TO DO – Since only the text is wanted, print every entry below exactly and omit the images.

DATASET EXCERPTS –
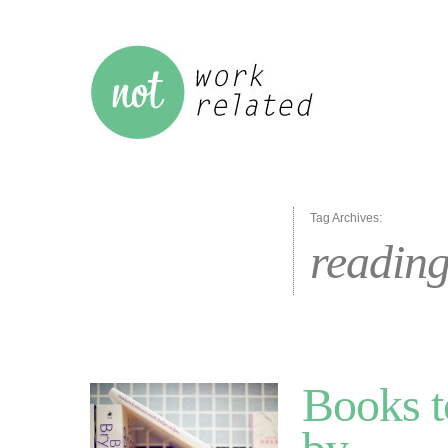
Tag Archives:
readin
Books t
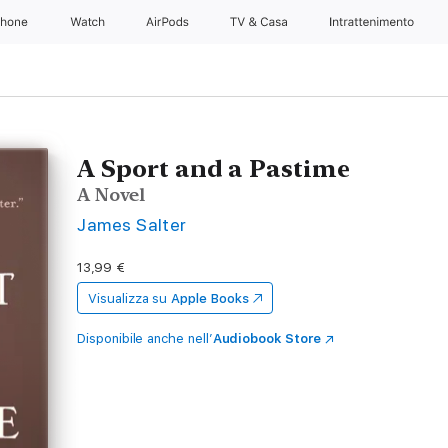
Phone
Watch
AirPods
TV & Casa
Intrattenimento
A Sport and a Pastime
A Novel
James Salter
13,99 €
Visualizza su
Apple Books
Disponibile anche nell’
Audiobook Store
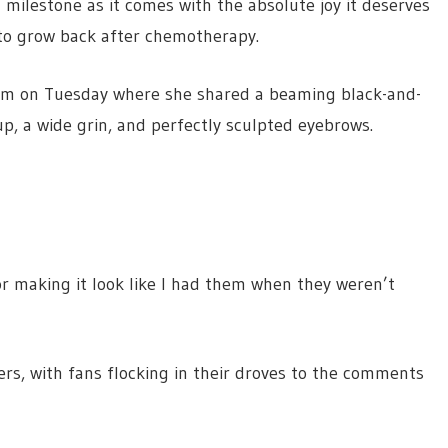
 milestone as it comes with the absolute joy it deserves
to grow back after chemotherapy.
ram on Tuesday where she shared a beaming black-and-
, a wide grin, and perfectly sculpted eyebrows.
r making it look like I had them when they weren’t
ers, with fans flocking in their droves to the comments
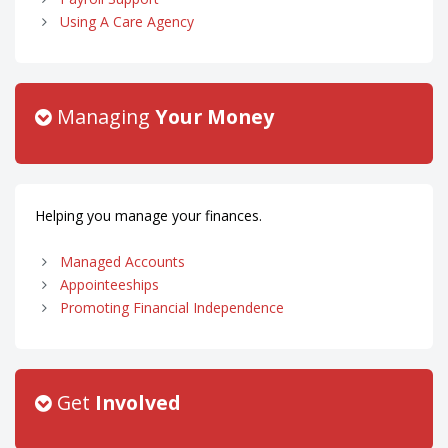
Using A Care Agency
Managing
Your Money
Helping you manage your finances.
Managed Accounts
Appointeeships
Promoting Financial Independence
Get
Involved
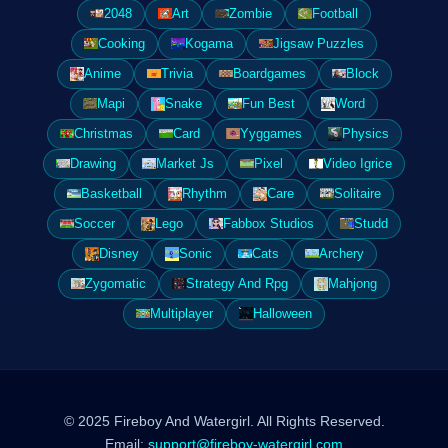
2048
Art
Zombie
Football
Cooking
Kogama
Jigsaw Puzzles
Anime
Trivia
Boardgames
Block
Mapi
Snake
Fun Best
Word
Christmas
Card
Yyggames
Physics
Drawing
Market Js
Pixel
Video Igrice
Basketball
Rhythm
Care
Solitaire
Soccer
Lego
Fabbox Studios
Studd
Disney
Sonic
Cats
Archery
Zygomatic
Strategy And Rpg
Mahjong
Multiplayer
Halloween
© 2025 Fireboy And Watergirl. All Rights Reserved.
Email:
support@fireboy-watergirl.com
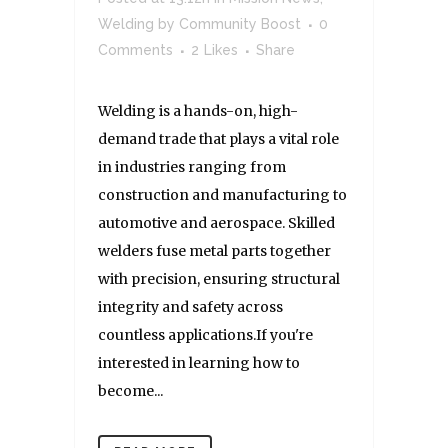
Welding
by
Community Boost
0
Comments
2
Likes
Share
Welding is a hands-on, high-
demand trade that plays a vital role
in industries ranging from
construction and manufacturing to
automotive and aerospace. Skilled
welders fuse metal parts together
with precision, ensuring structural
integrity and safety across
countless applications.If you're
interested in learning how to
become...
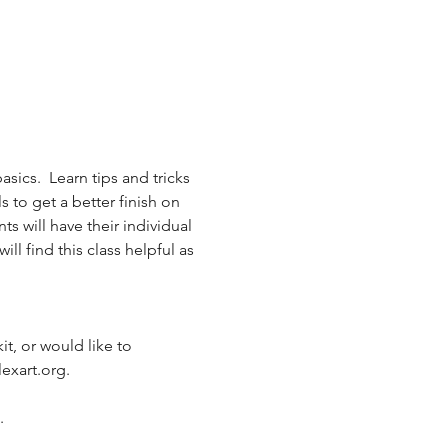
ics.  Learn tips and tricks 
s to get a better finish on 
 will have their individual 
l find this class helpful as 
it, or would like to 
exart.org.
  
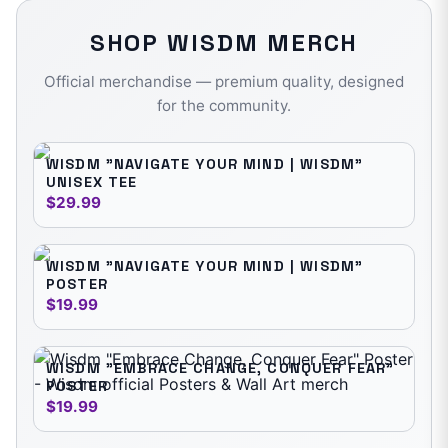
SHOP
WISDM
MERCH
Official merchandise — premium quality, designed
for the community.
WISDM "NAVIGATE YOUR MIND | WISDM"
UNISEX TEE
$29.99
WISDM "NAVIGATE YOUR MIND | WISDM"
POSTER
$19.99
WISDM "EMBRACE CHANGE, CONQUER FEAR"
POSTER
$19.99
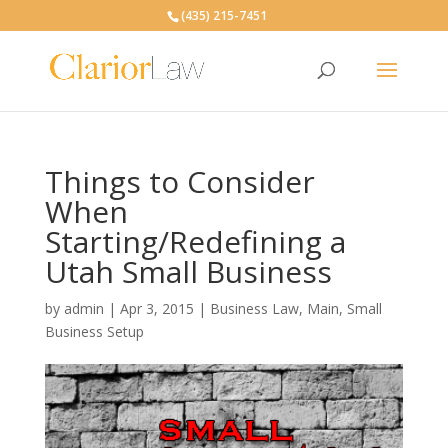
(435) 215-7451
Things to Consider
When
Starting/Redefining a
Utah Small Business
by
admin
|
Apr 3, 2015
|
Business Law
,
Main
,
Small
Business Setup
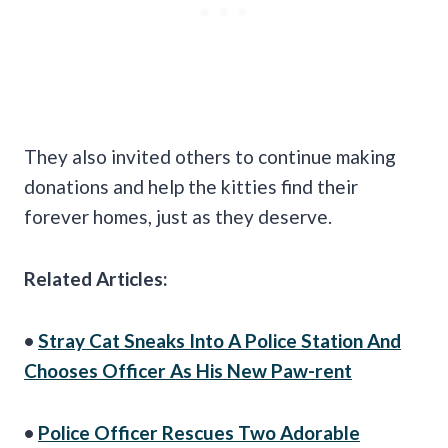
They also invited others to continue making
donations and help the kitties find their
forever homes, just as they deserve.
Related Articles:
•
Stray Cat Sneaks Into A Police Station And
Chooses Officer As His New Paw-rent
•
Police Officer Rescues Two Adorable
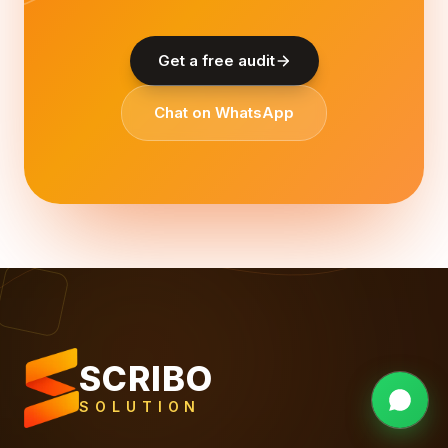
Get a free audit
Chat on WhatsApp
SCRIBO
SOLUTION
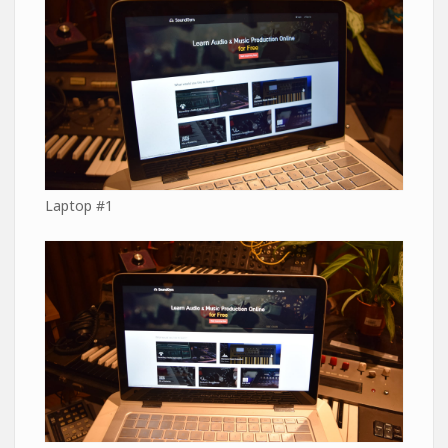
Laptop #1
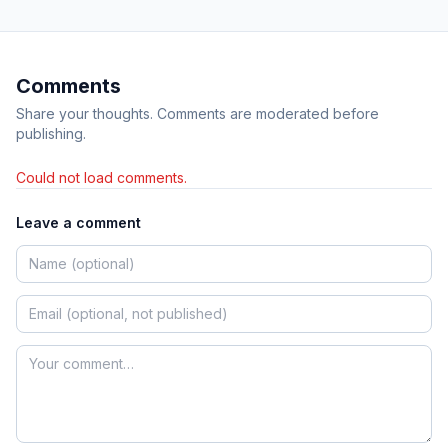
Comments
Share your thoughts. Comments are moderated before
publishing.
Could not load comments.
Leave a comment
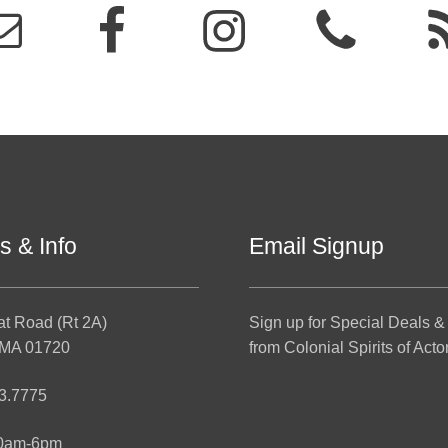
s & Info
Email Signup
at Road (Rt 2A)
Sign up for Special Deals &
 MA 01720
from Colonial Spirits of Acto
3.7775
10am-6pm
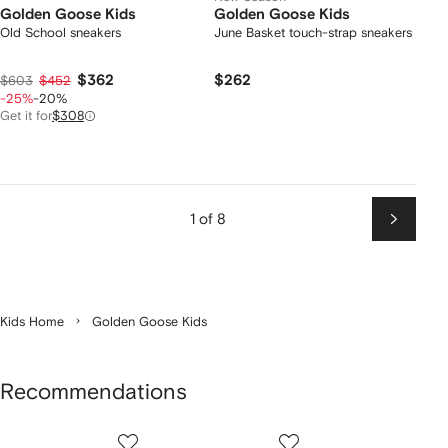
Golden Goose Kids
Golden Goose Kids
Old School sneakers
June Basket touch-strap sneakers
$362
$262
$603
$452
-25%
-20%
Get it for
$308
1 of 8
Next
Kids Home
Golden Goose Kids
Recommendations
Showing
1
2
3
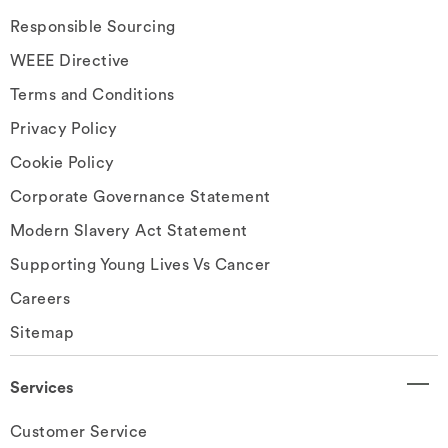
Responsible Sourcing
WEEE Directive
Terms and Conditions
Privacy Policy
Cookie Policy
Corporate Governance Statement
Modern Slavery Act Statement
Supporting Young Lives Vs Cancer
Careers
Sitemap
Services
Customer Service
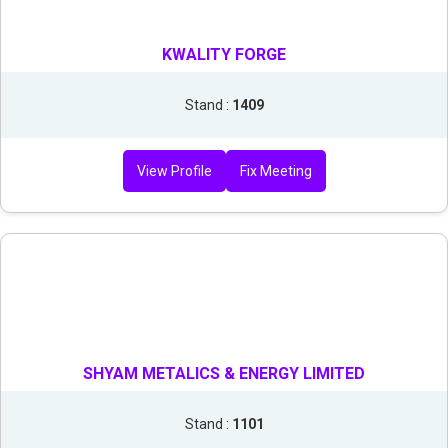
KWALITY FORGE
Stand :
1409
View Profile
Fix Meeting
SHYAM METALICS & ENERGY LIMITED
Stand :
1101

RESULT OF THE EXERCISE –
Tag Archives:
readin
Books t
Phone
Watch
AirPods
TV & Casa
Intrattenimento
A Sport and a Pastime
A Novel
James Salter
13,99 €
Visualizza su
Apple Books
Disponibile anche nell’
Audiobook Store
 milestone as it comes with the absolute joy it deserves
to grow back after chemotherapy.
ram on Tuesday where she shared a beaming black-and-
, a wide grin, and perfectly sculpted eyebrows.
r making it look like I had them when they weren’t
ers, with fans flocking in their droves to the comments
Using A Care Agency
Managing
Your Money
Helping you manage your finances.
Managed Accounts
Appointeeships
Promoting Financial Independence
Get
Involved
2048
Art
Zombie
Football
Cooking
Kogama
Jigsaw Puzzles
Anime
Trivia
Boardgames
Block
Mapi
Snake
Fun Best
Word
Christmas
Card
Yyggames
Physics
Drawing
Market Js
Pixel
Video Igrice
Basketball
Rhythm
Care
Solitaire
Soccer
Lego
Fabbox Studios
Studd
Disney
Sonic
Cats
Archery
Zygomatic
Strategy And Rpg
Mahjong
Multiplayer
Halloween
© 2025 Fireboy And Watergirl. All Rights Reserved.
Email:
support@fireboy-watergirl.com
Welding
by
Community Boost
0
Comments
2
Likes
Share
Welding is a hands-on, high-
demand trade that plays a vital role
in industries ranging from
construction and manufacturing to
automotive and aerospace. Skilled
welders fuse metal parts together
with precision, ensuring structural
integrity and safety across
countless applications.If you're
interested in learning how to
become...
ics.  Learn tips and tricks 
s to get a better finish on 
 will have their individual 
l find this class helpful as 
it, or would like to 
exart.org.
  
SHOP
WISDM
MERCH
Official merchandise — premium quality, designed
for the community.
WISDM "NAVIGATE YOUR MIND | WISDM"
UNISEX TEE
$29.99
WISDM "NAVIGATE YOUR MIND | WISDM"
POSTER
$19.99
WISDM "EMBRACE CHANGE, CONQUER FEAR"
POSTER
$19.99
(435) 215-7451
Things to Consider
When
Starting/Redefining a
Utah Small Business
by
admin
|
Apr 3, 2015
|
Business Law
,
Main
,
Small
Business Setup
They also invited others to continue making
donations and help the kitties find their
forever homes, just as they deserve.
Related Articles:
•
Stray Cat Sneaks Into A Police Station And
Chooses Officer As His New Paw-rent
•
Police Officer Rescues Two Adorable
Get a free audit
Chat on WhatsApp
SCRIBO
SOLUTION
Laptop #1
Comments
Share your thoughts. Comments are moderated before
publishing.
Could not load comments.
Leave a comment
s & Info
Email Signup
at Road (Rt 2A)
Sign up for Special Deals &
 MA 01720
from Colonial Spirits of Acto
3.7775
10am-6pm
Golden Goose Kids
Golden Goose Kids
Old School sneakers
June Basket touch-strap sneakers
$362
$262
$603
$452
-25%
-20%
Get it for
$308
1 of 8
Next
Kids Home
Golden Goose Kids
Recommendations
Showing
1
2
3
Responsible Sourcing
WEEE Directive
Terms and Conditions
Privacy Policy
Cookie Policy
Corporate Governance Statement
Modern Slavery Act Statement
Supporting Young Lives Vs Cancer
Careers
Sitemap
Services
Customer Service
KWALITY FORGE
Stand :
1409
View Profile
Fix Meeting
SHYAM METALICS & ENERGY LIMITED
Stand :
1101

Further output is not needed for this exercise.